“Turn Yourself to me, and have mercy on me, for I am desolate and afflicted. The troubles of my heart have enlarged; bring me out of my distresses!” Psalms 25:16-17

Unfamiliar Feelings Of Emptiness And Fear

While my troubles may not go away because I pray, His loving response to my prayers changes my heart in a way that I can see the trouble is not for me to carry.

I have experienced feelings these past few weeks like I am lost and can’t find my way back home. I feel like I am in shock and the reality of this situation has felt like a very bad dream, but the truth is, it is not a dream, and it makes me scared. 

When the whole world is experiencing the same dilemma of shutting down our factories, our industry, our places of business and ordered to stay home so we do not infect or get infected by a plague that is killing the people of this world at alarming rates, I feel even more lonely because nobody knows how to solve the problem. I see my president say this is the most difficult decision he has to make of whether to send people back to work and get the economy up and running again, and having the weight of that decision possibly being wrong on his shoulders, is almost too much for him to bear. These are the thoughts that leave me weak and alone.

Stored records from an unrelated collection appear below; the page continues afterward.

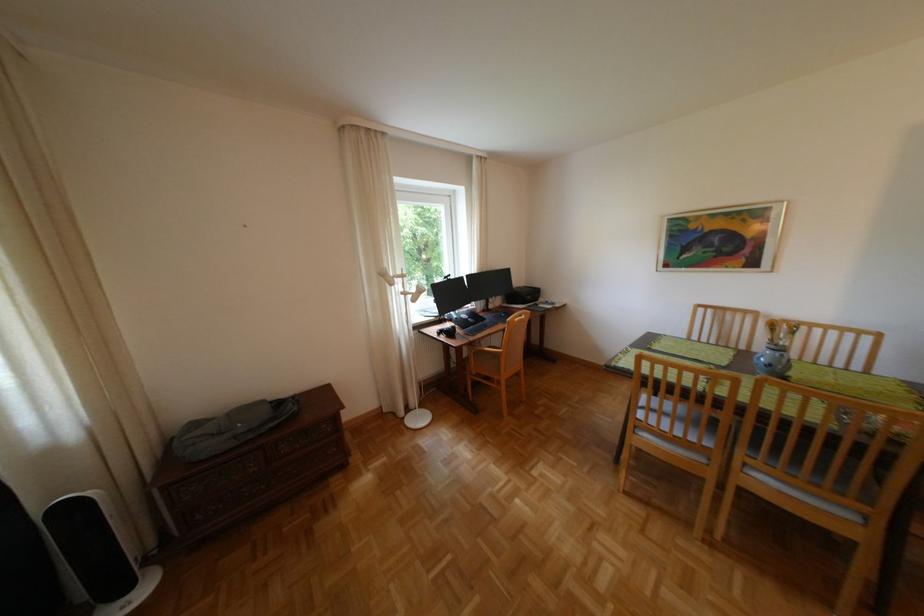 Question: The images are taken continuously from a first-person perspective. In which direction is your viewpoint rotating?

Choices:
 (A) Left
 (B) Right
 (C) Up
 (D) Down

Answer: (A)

God knew that our hearts were not made for this world, but he did place within us a piece of himself so that we would not be alone. When I look inward to that place where the Lord resides, there is strength to walk out of the self-imposed prison I created that kept me in bondage longer than I needed. 

There is not a feeling we can have that God is not aware of. He knew that we would struggle to hold on to Him in a world that can be cold, but when I put my eyes on Jesus, instead of the world, God gives me that peace that passes all understanding and I can enjoy being at home with my family, and I can be present with them, because the love of God replaces the fear and I trust, regardless of what comes next, because the Lord will remain faithful. 

I thank You, God, for living in me. I know I don’t have to go far to get the relief that comes only from You, when I truly believe.